Records for this task:

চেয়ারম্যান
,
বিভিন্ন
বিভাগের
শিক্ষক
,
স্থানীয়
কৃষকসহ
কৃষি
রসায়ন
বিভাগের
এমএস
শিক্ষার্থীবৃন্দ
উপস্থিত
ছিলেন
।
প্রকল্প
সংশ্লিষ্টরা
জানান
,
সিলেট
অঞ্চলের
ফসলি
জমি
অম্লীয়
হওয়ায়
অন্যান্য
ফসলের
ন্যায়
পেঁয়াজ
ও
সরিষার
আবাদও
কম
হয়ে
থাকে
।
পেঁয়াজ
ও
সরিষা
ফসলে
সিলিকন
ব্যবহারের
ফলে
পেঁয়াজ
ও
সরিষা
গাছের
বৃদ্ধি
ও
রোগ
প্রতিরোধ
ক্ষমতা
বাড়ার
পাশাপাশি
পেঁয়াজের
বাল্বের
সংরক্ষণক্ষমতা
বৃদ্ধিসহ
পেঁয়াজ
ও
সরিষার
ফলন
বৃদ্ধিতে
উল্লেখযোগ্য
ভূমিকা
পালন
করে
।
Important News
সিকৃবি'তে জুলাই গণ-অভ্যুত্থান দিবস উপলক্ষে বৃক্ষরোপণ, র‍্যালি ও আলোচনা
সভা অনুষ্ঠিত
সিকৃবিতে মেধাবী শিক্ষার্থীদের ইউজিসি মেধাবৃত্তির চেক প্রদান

What the task requires:
The records above must be transcribed line for line, exactly.

Expected answer:
চেয়ারম্যান
,
বিভিন্ন
বিভাগের
শিক্ষক
,
স্থানীয়
কৃষকসহ
কৃষি
রসায়ন
বিভাগের
এমএস
শিক্ষার্থীবৃন্দ
উপস্থিত
ছিলেন
।
প্রকল্প
সংশ্লিষ্টরা
জানান
,
সিলেট
অঞ্চলের
ফসলি
জমি
অম্লীয়
হওয়ায়
অন্যান্য
ফসলের
ন্যায়
পেঁয়াজ
ও
সরিষার
আবাদও
কম
হয়ে
থাকে
।
পেঁয়াজ
ও
সরিষা
ফসলে
সিলিকন
ব্যবহারের
ফলে
পেঁয়াজ
ও
সরিষা
গাছের
বৃদ্ধি
ও
রোগ
প্রতিরোধ
ক্ষমতা
বাড়ার
পাশাপাশি
পেঁয়াজের
বাল্বের
সংরক্ষণক্ষমতা
বৃদ্ধিসহ
পেঁয়াজ
ও
সরিষার
ফলন
বৃদ্ধিতে
উল্লেখযোগ্য
ভূমিকা
পালন
করে
।
Important News
সিকৃবি'তে জুলাই গণ-অভ্যুত্থান দিবস উপলক্ষে বৃক্ষরোপণ, র‍্যালি ও আলোচনা
সভা অনুষ্ঠিত
সিকৃবিতে মেধাবী শিক্ষার্থীদের ইউজিসি মেধাবৃত্তির চেক প্রদান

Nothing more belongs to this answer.